Work to be completed. Each entry should be written out again exactly, so that nothing is lost.

Transcribed page contents:
*** Begin section ***
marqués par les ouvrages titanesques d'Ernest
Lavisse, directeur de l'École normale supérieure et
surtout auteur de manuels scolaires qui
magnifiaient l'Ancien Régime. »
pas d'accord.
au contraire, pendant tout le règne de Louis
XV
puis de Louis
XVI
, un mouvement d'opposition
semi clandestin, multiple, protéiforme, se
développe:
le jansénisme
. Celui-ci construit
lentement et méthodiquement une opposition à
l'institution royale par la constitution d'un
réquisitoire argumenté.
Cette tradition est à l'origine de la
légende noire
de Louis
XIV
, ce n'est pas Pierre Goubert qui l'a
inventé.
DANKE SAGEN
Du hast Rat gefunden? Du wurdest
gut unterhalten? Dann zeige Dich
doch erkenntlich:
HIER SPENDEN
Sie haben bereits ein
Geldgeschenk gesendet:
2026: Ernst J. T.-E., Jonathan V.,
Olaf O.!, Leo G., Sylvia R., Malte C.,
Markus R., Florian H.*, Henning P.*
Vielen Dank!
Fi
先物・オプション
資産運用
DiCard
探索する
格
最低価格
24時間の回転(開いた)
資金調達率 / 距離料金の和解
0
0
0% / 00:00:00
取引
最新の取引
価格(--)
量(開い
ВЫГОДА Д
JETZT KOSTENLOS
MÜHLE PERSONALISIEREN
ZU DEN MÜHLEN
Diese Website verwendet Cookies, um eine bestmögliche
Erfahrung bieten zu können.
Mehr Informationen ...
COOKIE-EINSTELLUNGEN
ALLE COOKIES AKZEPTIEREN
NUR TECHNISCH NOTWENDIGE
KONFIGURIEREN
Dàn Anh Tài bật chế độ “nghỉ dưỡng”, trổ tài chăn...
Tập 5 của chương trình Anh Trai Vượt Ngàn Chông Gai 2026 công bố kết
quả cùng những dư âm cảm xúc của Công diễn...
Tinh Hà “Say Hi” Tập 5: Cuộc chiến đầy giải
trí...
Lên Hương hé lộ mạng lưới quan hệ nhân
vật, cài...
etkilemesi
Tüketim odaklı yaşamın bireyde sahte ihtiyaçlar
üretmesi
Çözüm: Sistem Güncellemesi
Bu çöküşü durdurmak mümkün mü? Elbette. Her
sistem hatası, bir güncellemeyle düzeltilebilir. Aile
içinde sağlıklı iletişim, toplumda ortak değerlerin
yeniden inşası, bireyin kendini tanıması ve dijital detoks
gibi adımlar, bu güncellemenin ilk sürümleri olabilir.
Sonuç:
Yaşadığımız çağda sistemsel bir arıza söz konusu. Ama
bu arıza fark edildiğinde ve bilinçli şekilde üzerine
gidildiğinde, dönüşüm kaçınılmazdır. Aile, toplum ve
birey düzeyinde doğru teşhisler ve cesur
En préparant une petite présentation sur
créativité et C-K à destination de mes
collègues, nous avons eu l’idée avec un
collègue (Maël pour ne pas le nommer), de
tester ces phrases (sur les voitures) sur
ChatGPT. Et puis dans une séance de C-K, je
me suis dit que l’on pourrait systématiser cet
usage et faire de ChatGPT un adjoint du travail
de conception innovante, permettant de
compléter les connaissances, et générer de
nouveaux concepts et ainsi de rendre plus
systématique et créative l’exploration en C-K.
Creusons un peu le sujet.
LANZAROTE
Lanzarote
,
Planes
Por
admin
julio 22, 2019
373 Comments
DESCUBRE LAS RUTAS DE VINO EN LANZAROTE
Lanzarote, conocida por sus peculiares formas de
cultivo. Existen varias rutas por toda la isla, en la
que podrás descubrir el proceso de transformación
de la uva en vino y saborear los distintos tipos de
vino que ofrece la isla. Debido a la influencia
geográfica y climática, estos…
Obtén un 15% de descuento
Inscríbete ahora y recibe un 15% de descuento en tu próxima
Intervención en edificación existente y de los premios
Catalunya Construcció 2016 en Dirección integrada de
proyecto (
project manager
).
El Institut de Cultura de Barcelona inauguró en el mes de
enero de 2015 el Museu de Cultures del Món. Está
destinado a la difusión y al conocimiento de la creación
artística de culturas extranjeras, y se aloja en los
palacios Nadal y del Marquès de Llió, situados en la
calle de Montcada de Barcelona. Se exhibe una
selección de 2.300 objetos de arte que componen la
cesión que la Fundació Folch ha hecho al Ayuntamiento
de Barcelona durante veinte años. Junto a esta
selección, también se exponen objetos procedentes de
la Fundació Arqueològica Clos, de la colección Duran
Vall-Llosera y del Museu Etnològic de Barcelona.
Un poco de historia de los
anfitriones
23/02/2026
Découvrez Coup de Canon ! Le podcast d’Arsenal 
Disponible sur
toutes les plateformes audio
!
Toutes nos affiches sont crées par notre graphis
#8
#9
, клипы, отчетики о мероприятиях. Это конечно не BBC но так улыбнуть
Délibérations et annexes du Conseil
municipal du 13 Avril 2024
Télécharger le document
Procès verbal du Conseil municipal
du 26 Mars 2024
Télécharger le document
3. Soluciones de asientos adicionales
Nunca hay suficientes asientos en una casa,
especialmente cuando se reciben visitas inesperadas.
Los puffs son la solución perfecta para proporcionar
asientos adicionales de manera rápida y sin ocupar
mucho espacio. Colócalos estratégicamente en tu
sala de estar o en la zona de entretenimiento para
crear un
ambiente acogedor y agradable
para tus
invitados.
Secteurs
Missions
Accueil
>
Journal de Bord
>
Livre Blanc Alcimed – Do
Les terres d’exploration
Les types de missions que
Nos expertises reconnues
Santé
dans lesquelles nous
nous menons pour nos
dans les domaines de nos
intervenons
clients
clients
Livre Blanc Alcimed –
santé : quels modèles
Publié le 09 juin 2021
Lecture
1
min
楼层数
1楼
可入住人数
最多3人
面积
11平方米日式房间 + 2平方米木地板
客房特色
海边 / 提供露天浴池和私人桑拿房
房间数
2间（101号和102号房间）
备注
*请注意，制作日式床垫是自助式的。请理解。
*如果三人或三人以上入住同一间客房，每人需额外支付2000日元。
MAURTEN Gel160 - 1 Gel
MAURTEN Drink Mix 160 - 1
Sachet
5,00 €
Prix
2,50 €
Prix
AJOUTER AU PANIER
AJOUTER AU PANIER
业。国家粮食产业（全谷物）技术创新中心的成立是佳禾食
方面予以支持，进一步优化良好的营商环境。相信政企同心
*** End section ***
Output below.
marqués par les ouvrages titanesques d'Ernest
Lavisse, directeur de l'École normale supérieure et
surtout auteur de manuels scolaires qui
magnifiaient l'Ancien Régime. »
pas d'accord.
au contraire, pendant tout le règne de Louis
XV
puis de Louis
XVI
, un mouvement d'opposition
semi clandestin, multiple, protéiforme, se
développe:
le jansénisme
. Celui-ci construit
lentement et méthodiquement une opposition à
l'institution royale par la constitution d'un
réquisitoire argumenté.
Cette tradition est à l'origine de la
légende noire
de Louis
XIV
, ce n'est pas Pierre Goubert qui l'a
inventé.
DANKE SAGEN
Du hast Rat gefunden? Du wurdest
gut unterhalten? Dann zeige Dich
doch erkenntlich:
HIER SPENDEN
Sie haben bereits ein
Geldgeschenk gesendet:
2026: Ernst J. T.-E., Jonathan V.,
Olaf O.!, Leo G., Sylvia R., Malte C.,
Markus R., Florian H.*, Henning P.*
Vielen Dank!
Fi
先物・オプション
資産運用
DiCard
探索する
格
最低価格
24時間の回転(開いた)
資金調達率 / 距離料金の和解
0
0
0% / 00:00:00
取引
最新の取引
価格(--)
量(開い
ВЫГОДА Д
JETZT KOSTENLOS
MÜHLE PERSONALISIEREN
ZU DEN MÜHLEN
Diese Website verwendet Cookies, um eine bestmögliche
Erfahrung bieten zu können.
Mehr Informationen ...
COOKIE-EINSTELLUNGEN
ALLE COOKIES AKZEPTIEREN
NUR TECHNISCH NOTWENDIGE
KONFIGURIEREN
Dàn Anh Tài bật chế độ “nghỉ dưỡng”, trổ tài chăn...
Tập 5 của chương trình Anh Trai Vượt Ngàn Chông Gai 2026 công bố kết
quả cùng những dư âm cảm xúc của Công diễn...
Tinh Hà “Say Hi” Tập 5: Cuộc chiến đầy giải
trí...
Lên Hương hé lộ mạng lưới quan hệ nhân
vật, cài...
etkilemesi
Tüketim odaklı yaşamın bireyde sahte ihtiyaçlar
üretmesi
Çözüm: Sistem Güncellemesi
Bu çöküşü durdurmak mümkün mü? Elbette. Her
sistem hatası, bir güncellemeyle düzeltilebilir. Aile
içinde sağlıklı iletişim, toplumda ortak değerlerin
yeniden inşası, bireyin kendini tanıması ve dijital detoks
gibi adımlar, bu güncellemenin ilk sürümleri olabilir.
Sonuç:
Yaşadığımız çağda sistemsel bir arıza söz konusu. Ama
bu arıza fark edildiğinde ve bilinçli şekilde üzerine
gidildiğinde, dönüşüm kaçınılmazdır. Aile, toplum ve
birey düzeyinde doğru teşhisler ve cesur
En préparant une petite présentation sur
créativité et C-K à destination de mes
collègues, nous avons eu l’idée avec un
collègue (Maël pour ne pas le nommer), de
tester ces phrases (sur les voitures) sur
ChatGPT. Et puis dans une séance de C-K, je
me suis dit que l’on pourrait systématiser cet
usage et faire de ChatGPT un adjoint du travail
de conception innovante, permettant de
compléter les connaissances, et générer de
nouveaux concepts et ainsi de rendre plus
systématique et créative l’exploration en C-K.
Creusons un peu le sujet.
LANZAROTE
Lanzarote
,
Planes
Por
admin
julio 22, 2019
373 Comments
DESCUBRE LAS RUTAS DE VINO EN LANZAROTE
Lanzarote, conocida por sus peculiares formas de
cultivo. Existen varias rutas por toda la isla, en la
que podrás descubrir el proceso de transformación
de la uva en vino y saborear los distintos tipos de
vino que ofrece la isla. Debido a la influencia
geográfica y climática, estos…
Obtén un 15% de descuento
Inscríbete ahora y recibe un 15% de descuento en tu próxima
Intervención en edificación existente y de los premios
Catalunya Construcció 2016 en Dirección integrada de
proyecto (
project manager
).
El Institut de Cultura de Barcelona inauguró en el mes de
enero de 2015 el Museu de Cultures del Món. Está
destinado a la difusión y al conocimiento de la creación
artística de culturas extranjeras, y se aloja en los
palacios Nadal y del Marquès de Llió, situados en la
calle de Montcada de Barcelona. Se exhibe una
selección de 2.300 objetos de arte que componen la
cesión que la Fundació Folch ha hecho al Ayuntamiento
de Barcelona durante veinte años. Junto a esta
selección, también se exponen objetos procedentes de
la Fundació Arqueològica Clos, de la colección Duran
Vall-Llosera y del Museu Etnològic de Barcelona.
Un poco de historia de los
anfitriones
23/02/2026
Découvrez Coup de Canon ! Le podcast d’Arsenal 
Disponible sur
toutes les plateformes audio
!
Toutes nos affiches sont crées par notre graphis
#8
#9
, клипы, отчетики о мероприятиях. Это конечно не BBC но так улыбнуть
Délibérations et annexes du Conseil
municipal du 13 Avril 2024
Télécharger le document
Procès verbal du Conseil municipal
du 26 Mars 2024
Télécharger le document
3. Soluciones de asientos adicionales
Nunca hay suficientes asientos en una casa,
especialmente cuando se reciben visitas inesperadas.
Los puffs son la solución perfecta para proporcionar
asientos adicionales de manera rápida y sin ocupar
mucho espacio. Colócalos estratégicamente en tu
sala de estar o en la zona de entretenimiento para
crear un
ambiente acogedor y agradable
para tus
invitados.
Secteurs
Missions
Accueil
>
Journal de Bord
>
Livre Blanc Alcimed – Do
Les terres d’exploration
Les types de missions que
Nos expertises reconnues
Santé
dans lesquelles nous
nous menons pour nos
dans les domaines de nos
intervenons
clients
clients
Livre Blanc Alcimed –
santé : quels modèles
Publié le 09 juin 2021
Lecture
1
min
楼层数
1楼
可入住人数
最多3人
面积
11平方米日式房间 + 2平方米木地板
客房特色
海边 / 提供露天浴池和私人桑拿房
房间数
2间（101号和102号房间）
备注
*请注意，制作日式床垫是自助式的。请理解。
*如果三人或三人以上入住同一间客房，每人需额外支付2000日元。
MAURTEN Gel160 - 1 Gel
MAURTEN Drink Mix 160 - 1
Sachet
5,00 €
Prix
2,50 €
Prix
AJOUTER AU PANIER
AJOUTER AU PANIER
业。国家粮食产业（全谷物）技术创新中心的成立是佳禾食
方面予以支持，进一步优化良好的营商环境。相信政企同心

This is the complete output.